Altered fatty acid composition of postmortem human brain tissue in the PFC and ERC regions and of forebrain derived from FAD mouse models. Independent analyses for changes in diacylglycerophospholipids (GP) and DAG chain length equal to the total number of carbon atoms in the sum of fatty acid moieties (A, D, and G), GP and DAG saturation equal to the total number of double bonds in the sum of fatty acid moieties (B, E, and H), sphingolipid (SL) chain lengths equal to the total number of carbon atoms in both long-chain base and fatty acid moieties (C, F, and I) are expressed as mol %.

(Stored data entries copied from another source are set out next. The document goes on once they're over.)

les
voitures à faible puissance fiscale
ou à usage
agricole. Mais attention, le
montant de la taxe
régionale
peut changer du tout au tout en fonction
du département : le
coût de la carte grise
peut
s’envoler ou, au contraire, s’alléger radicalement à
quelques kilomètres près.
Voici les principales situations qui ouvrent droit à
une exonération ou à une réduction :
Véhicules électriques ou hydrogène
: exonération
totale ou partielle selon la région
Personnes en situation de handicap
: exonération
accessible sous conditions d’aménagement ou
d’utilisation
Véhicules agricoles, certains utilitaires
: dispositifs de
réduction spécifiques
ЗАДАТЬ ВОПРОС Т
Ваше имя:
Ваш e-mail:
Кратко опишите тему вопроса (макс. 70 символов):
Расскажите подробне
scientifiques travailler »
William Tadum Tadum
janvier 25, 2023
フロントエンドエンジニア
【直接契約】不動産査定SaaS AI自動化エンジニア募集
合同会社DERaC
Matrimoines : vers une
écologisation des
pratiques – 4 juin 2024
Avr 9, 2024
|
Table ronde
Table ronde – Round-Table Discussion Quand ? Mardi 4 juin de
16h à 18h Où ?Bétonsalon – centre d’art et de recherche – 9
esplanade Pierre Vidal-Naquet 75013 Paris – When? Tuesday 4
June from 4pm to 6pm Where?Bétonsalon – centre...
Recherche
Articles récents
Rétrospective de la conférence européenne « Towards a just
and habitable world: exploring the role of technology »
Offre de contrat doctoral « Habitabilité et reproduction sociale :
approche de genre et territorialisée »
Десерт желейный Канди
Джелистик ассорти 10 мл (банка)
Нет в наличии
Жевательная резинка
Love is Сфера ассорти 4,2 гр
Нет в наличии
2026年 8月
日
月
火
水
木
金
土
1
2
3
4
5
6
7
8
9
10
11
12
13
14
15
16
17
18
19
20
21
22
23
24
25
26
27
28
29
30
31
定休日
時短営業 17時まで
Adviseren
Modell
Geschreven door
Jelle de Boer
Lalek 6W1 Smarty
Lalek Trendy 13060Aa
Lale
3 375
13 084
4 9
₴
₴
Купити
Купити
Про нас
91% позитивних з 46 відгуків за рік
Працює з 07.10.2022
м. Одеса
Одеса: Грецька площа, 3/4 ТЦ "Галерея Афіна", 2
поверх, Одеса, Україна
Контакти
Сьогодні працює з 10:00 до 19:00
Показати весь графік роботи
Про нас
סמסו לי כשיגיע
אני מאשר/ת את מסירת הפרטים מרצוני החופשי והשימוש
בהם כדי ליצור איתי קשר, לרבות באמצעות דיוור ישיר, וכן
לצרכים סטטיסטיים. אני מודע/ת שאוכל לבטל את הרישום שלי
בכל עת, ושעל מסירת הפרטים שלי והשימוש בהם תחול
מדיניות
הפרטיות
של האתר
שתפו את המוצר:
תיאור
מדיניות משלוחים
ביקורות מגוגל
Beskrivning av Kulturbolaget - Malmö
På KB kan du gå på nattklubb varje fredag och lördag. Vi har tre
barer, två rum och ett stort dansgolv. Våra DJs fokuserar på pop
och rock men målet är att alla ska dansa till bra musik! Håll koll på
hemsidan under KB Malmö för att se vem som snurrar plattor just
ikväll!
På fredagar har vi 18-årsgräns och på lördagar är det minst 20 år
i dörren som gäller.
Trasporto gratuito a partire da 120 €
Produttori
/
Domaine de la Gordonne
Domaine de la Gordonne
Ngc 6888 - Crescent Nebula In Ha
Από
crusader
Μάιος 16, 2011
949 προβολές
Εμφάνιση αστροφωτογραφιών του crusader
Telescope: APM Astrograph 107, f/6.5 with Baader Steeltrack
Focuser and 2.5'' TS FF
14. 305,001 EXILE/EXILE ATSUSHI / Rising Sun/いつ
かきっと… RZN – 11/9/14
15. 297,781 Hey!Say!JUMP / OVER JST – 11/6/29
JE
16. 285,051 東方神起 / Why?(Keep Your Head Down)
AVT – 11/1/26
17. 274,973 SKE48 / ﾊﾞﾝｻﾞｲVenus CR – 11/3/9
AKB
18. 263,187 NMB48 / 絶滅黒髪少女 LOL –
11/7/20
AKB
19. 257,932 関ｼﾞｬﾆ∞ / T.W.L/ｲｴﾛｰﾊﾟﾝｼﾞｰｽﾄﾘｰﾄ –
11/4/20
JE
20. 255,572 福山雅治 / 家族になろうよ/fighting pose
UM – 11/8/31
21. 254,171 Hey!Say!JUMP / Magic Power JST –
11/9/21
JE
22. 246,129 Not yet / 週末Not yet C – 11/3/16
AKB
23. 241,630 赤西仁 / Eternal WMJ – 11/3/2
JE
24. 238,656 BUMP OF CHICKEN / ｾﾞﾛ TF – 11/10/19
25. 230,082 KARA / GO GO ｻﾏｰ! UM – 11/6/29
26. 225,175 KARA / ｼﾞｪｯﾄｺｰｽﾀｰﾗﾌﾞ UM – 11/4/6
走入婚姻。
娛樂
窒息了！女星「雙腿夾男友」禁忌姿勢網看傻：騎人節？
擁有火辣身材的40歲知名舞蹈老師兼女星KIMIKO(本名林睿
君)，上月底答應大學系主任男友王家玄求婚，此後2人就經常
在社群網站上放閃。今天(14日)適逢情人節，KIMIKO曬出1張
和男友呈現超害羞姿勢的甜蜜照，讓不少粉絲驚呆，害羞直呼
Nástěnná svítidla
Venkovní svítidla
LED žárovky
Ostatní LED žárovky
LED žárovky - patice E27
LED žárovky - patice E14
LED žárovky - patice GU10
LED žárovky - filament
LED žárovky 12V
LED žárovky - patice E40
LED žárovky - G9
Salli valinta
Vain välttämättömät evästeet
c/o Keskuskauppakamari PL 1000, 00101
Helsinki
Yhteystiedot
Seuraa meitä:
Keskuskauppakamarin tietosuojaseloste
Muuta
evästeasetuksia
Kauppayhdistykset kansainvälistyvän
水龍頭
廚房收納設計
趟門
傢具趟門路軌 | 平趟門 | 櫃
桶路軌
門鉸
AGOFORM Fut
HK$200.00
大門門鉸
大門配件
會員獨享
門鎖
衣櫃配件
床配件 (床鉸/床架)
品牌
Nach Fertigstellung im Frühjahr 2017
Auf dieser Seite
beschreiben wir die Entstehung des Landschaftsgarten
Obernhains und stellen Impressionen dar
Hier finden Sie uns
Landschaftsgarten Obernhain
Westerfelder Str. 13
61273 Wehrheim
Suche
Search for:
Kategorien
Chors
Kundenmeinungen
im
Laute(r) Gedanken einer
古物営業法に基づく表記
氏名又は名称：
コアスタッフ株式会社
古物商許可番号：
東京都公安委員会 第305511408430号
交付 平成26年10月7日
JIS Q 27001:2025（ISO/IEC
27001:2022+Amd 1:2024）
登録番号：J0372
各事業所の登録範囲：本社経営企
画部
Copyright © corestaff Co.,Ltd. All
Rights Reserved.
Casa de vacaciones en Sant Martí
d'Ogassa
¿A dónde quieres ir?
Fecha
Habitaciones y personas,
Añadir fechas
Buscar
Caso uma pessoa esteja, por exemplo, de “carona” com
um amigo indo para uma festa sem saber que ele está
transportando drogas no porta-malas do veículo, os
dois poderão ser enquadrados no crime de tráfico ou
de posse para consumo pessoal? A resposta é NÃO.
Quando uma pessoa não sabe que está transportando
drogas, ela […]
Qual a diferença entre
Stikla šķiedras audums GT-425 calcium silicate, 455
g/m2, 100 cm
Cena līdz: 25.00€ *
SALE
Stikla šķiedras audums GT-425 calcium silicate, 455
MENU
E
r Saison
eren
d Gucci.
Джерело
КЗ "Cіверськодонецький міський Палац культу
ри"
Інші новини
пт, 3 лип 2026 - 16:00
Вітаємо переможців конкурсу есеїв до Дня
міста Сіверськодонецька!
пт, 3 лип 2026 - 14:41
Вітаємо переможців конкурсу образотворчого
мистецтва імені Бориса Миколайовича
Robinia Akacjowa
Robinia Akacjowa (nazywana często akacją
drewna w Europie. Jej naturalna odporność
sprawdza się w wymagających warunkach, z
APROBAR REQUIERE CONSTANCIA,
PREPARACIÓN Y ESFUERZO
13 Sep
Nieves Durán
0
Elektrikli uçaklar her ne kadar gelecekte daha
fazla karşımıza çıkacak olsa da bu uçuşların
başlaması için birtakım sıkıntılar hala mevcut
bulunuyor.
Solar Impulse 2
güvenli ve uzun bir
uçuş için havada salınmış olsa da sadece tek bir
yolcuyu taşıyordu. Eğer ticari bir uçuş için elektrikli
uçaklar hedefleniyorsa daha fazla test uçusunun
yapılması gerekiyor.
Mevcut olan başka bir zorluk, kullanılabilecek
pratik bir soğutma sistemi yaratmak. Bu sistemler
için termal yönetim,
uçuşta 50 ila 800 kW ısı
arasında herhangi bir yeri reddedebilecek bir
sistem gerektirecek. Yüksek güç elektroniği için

Lipid Dysregulation in FAD Mouse Models

All three AD transgenic mouse models showed distinctive lipid profiles compared with the WT mice (Fig. 2, 4, supplemental Fig. S5 and Dataset S2). Fatty acyl chain remodeling was evident, with an overall decrease in long-chain phospholipid (C > 40), and a corresponding increase in medium- to short-chain phospholipids (C < 36) (Fig. 3G). Related to these changes, a decrease in fatty acyl chains carrying four polyunsaturated bonds was also replaced by an increase in monounsaturated and saturated fatty acyls (Fig. 3H). In the APP and PS1-APP mice but not the PS1 mice, there was a similar decrease in long-chain sphingolipids (C > 40) that was balanced by increases in short and medium length species (C = 36 to 38) (Fig. 3I).

FIGURE 4.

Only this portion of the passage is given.